_EXERCISE OBJECTIVE_
Show each line of the listing in which the word "Shop" occurs.

_DATA UNDER STUDY_
=== Begin Enclosure ===

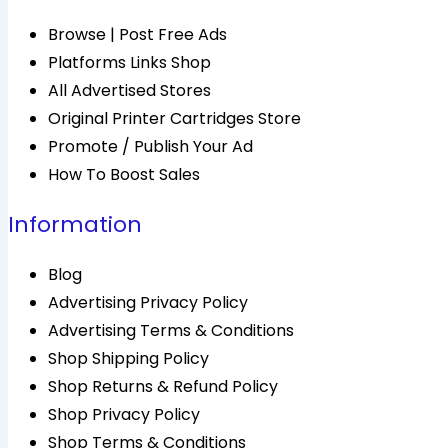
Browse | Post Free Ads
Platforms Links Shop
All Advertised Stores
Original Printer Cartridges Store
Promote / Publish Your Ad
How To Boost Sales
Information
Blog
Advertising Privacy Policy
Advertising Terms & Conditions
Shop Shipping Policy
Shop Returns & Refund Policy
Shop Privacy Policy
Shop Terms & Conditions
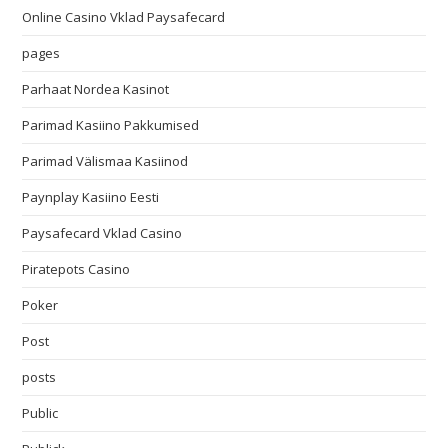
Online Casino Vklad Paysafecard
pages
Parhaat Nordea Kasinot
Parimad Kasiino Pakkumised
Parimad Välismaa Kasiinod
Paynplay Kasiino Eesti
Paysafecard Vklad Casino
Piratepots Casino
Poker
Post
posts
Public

=== End Enclosure ===
=== Begin Enclosure ===

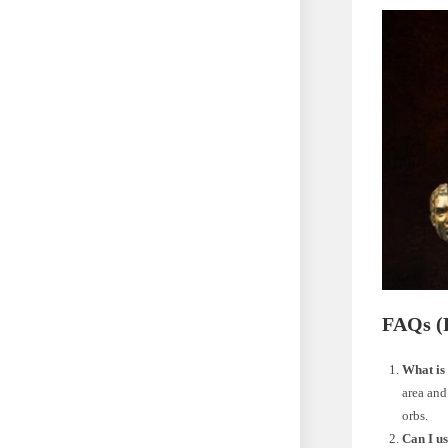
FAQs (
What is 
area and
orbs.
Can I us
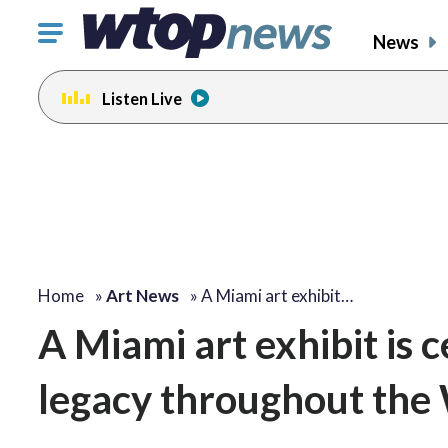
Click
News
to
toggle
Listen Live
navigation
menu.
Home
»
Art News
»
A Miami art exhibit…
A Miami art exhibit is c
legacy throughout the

=== End Enclosure ===
=== Begin Enclosure ===

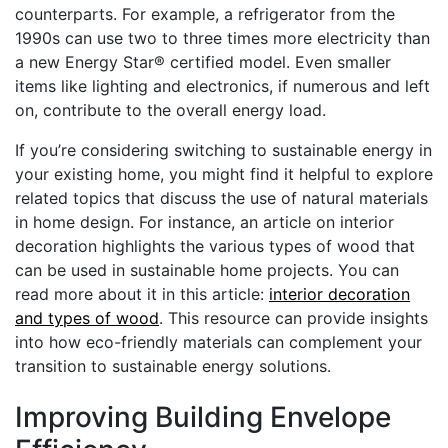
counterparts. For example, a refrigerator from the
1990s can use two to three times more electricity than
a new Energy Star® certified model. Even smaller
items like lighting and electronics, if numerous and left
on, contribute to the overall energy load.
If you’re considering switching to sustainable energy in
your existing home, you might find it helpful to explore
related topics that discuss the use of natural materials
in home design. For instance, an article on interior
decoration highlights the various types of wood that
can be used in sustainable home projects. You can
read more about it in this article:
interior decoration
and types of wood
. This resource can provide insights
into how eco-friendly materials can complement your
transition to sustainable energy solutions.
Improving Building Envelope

=== End Enclosure ===

_REPLY_
Platforms Links Shop
Shop Shipping Policy
Shop Returns & Refund Policy
Shop Privacy Policy
Shop Terms & Conditions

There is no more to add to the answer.